I'm trying to dive into Spark's sources on a deeper-than-mere-glance level
and I find beginning with writing unit tests a good way to do it. So,
basically, I'm wondering if there are points to which I could specifically
apply my enthusiasm, i. e. are there some un- or not enough covered parts
for which I could write some tests?
I'm wondering as well about the state of Apache-hosted JIRA for Spark - I
currently can't see any entry in there. Should I look for them in Github
mirror or still in the antecedent JIRA instance on
http://spark-project.atlassian.net/?
Regards,
Roman.

Re: Test coverage of Spark

Posted by Matei Zaharia <ma...@gmail.com>.
Adding more tests to spark-perf is a good idea.
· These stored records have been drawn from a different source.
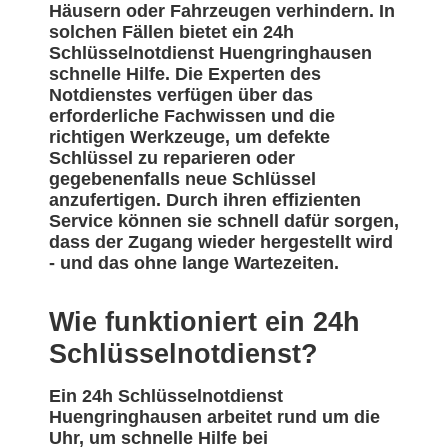
Häusern oder Fahrzeugen verhindern. In
solchen Fällen bietet ein 24h
Schlüsselnotdienst Huengringhausen
schnelle Hilfe. Die Experten des
Notdienstes verfügen über das
erforderliche Fachwissen und die
richtigen Werkzeuge, um defekte
Schlüssel zu reparieren oder
gegebenenfalls neue Schlüssel
anzufertigen. Durch ihren effizienten
Service können sie schnell dafür sorgen,
dass der Zugang wieder hergestellt wird
- und das ohne lange Wartezeiten.
Wie funktioniert ein 24h
Schlüsselnotdienst?
Ein 24h Schlüsselnotdienst
Huengringhausen arbeitet rund um die
Uhr, um schnelle Hilfe bei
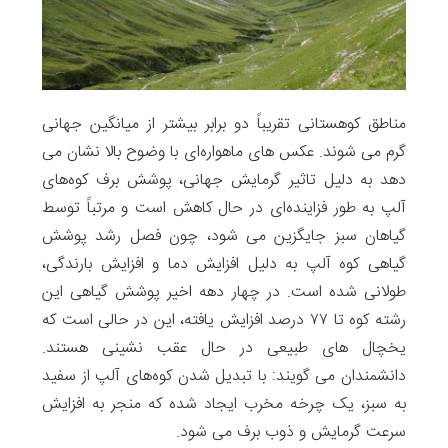
مناطق کوهستانی تقریباً دو برابر بیشتر از میانگین جهانی
گرم می شوند. عکس های ماهواره‌ای با وضوح بالا نشان می
دهد به دلیل تاثیر گرمایش جهانی، پوشش برف کوه‌های
آلپ به طور فزاینده‌ای در حال کاهش است و مرتباً توسط
گیاهان سبز جایگزین می شود، چون فصل رشد پوشش
گیاهی کوه آلپ به دلیل افزایش دما و افزایش بارندگی،
طولانی شده است. در چهار دهه اخیر پوشش گیاهی این
رشته کوه تا ۷۷ درصد افزایش یافته، این در حالی است که
یخچال های طبیعی در حال عقب نشینی هستند.
دانشمندان می گویند: با تبدیل شدن کوه‌های آلپ از سفید
به سبز، یک چرخه مخرب ایجاد شده که منجر به افزایش
سرعت گرمایش و ذوب برف می شود.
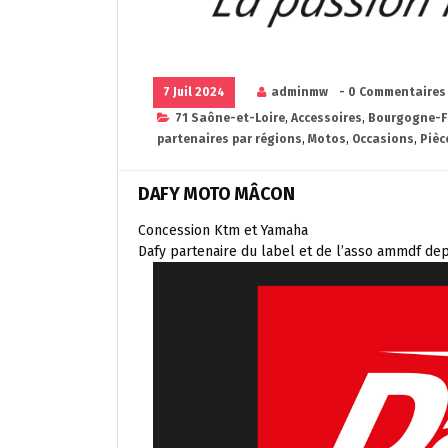
7 Juil 2024
adminmw
- 0 Commentaires
71 Saône-et-Loire
,
Accessoires
,
Bourgogne-F
partenaires par régions
,
Motos
,
Occasions
,
Pièc
DAFY MOTO MÂCON
Concession Ktm et Yamaha
Dafy partenaire du label et de l’asso ammdf de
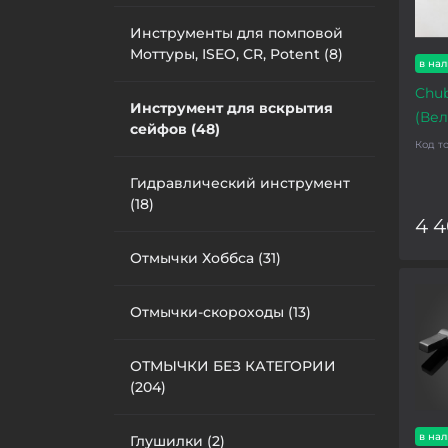
Инструменты для помповой
Моттуры, ISEO, CR, Potent (8)
в на
Chub
Инструмент для вскрытия
(Ве
сейфов (48)
Код т
Гидравлический инструмент
(18)
4 
Отмычки Хоббса (31)
Отмычки-скороходы (13)
ОТМЫЧКИ БЕЗ КАТЕГОРИИ
(204)
в на
Глушилки (2)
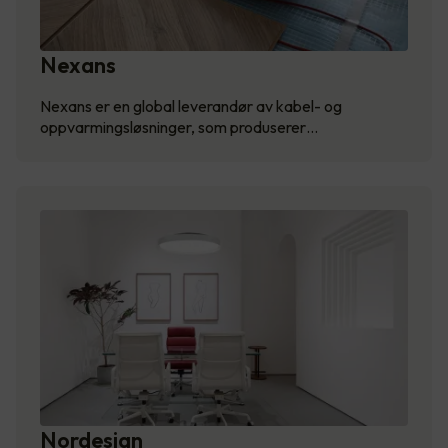
Nexans
Nexans er en global leverandør av kabel- og
oppvarmingsløsninger, som produserer…
Nordesign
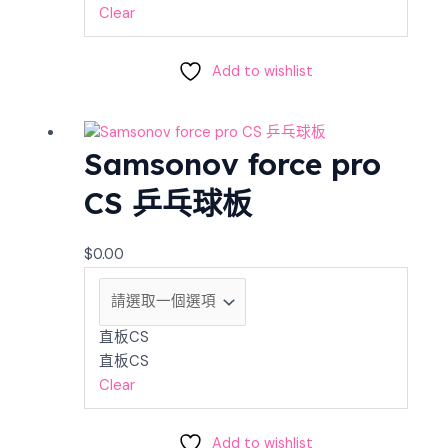
Clear
Add to wishlist
Samsonov force pro
CS 乒乓球板
$
0.00
直板CS
直板CS
Clear
Add to wishlist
It would be great if it covered some of the ML algorithms for example. In addition, for correctness, the test suites in core can also be enhanced. In particular I'd like to make sure we're testing all methods in the RDD API in all of Java, Python and Scala -- we recently found some methods that don't quite work in Java for example.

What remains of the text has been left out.